FUNC                                    COUNT                                                                                 09:58:44
tcp:tcp_retransmit_skb                   12

09:58:45
FUNC                                    COUNT                     
tcp:tcp_retransmit_skb                   42

09:58:46
FUNC                                    COUNT                     
tcp:tcp_retransmit_skb                   31

09:58:47
FUNC                                    COUNT                     
tcp:tcp_retransmit_skb                   3631

09:58:48
FUNC                                    COUNT
tcp:tcp_retransmit_skb                   5185

09:58:49
FUNC                                    COUNT                     
tcp:tcp_retransmit_skb                   653

09:58:50
FUNC                                    COUNT                     
tcp:tcp_retransmit_skb                   19

09:58:51
FUNC                                    COUNT                     
tcp:tcp_retransmit_skb                   18

^C
Detaching…

Let’s talk about how we invoked funccount-bpfcc, and then we’ll discuss what it’s telling us.
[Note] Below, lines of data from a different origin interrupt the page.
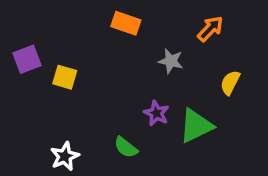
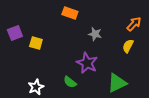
orange arrow: (210, 29) -> (134, 24), moved
purple star: (156, 113) -> (87, 63), size x1.5
green triangle: (196, 126) -> (117, 83), moved

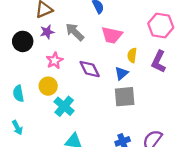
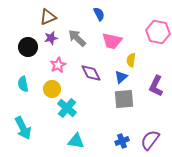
purple L-shape: (159, 62) -> (156, 86), moved
cyan semicircle: (18, 94) -> (23, 84), moved
cyan arrow: (17, 128) -> (23, 128), size x1.6

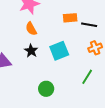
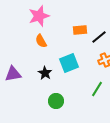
black line: (89, 25) -> (99, 37), turned -49
black star: (31, 51) -> (45, 73), moved

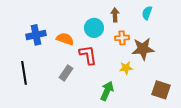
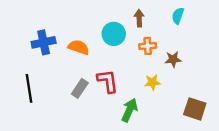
brown star: (143, 49) -> (173, 59), size x0.6
red L-shape: (88, 55) -> (108, 81), moved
The -i 1 flag tells funccount that we want to count the number of events that occur every 1 second, and the -T flag tells it to print the current time when it shows us a sample. Finally, the 't:tcp:tcp_retransmit_skb' string tells it that we want a count of the tcp_retransmit_skb event in the tcp event namespace. If you didn’t read the Linux kernel event page, this just means that there’s a “TCP retransmit” event hook in the kernel that we can hook into to count the number of times the function is invoked, print stacktraces, print arguments, and do many other useful things.
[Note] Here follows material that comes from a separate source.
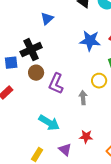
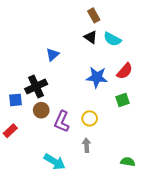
yellow circle: (99, 81) -> (90, 118), moved
gray arrow: (83, 98) -> (87, 145), moved

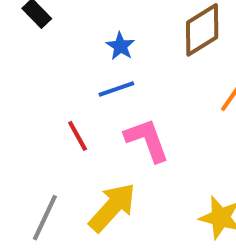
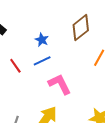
red line: (78, 136) -> (15, 66), moved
Looking at the counts, we see that at first there was a period of calm where we only had low double digit numbers of TCP retransmit events, indicating a normal workload for the server in question. Then, there is a 100x + bump in TCP retransmits between 09:58:47 - 09:58:49, followed by a quick return to normalcy. 100x bump. Ouch.

Note that associating the TCP retransmits with applying a KLP was simply a matter of recording when the KLP was being applied, and investigating dmesg to confirm when the kernel was applying the patch:

[ 35927.457289] livepatch: enabling patch 'my_kernel_livepatch'
[ 35928.460032] livepatch: 'livepatch_sample': starting patching
transition
[ 35929.411708] livepatch: 'my_kernel_livepatch': patching complete

Let's figure out what's going on here.

Debugging the cause of the TCP retransmits

Step 1: Profiling the system to see what’s going on

My first thought when debugging this was to see where we were spending most of our time during the patch application. perf makes this dead simple:

# perf record --a -g --all-kernel -- kpatch load --all
loading patch module: /var/lib/kpatch/.../my_patch.ko
waiting (up to 15 seconds) for patch transition to complete...
transition complete (2 seconds)
[ perf record: Woken up 45 times to write data ]
[ perf record: Captured and wrote 16.260 MB perf.data (81590 samples) ]
# ls
perf.data

Like we did for funccount-bpfcc, let’s discuss how we’re invoking the command, and then we’ll take a look at what it’s telling us. perf record is a perf subcommand that collects a “profile” on the system. There are many things that “profile” could mean, such as collecting some performance counters. In our case we passed -g, which directs perf to record callstacks. -a tells perf to profile all of the CPUs on the system rather than a particular subset of CPUs. We don’t yet know what’s happening on the system that’s causing this, so let’s cast as wide of a net as we can to get a high level picture of what’s going on. --all-kernel means that we want to see what’s going on in kernel space. The implication here is of course that perf can also be used to profile userspace programs. Because we’re observing TCP retransmits during a kernel livepatch transition, chances are much higher that this is a bug in kernel space, so let’s start there. Finally, -- kpatch load --all is the command that perf runs, which applies all active livepatches on the system.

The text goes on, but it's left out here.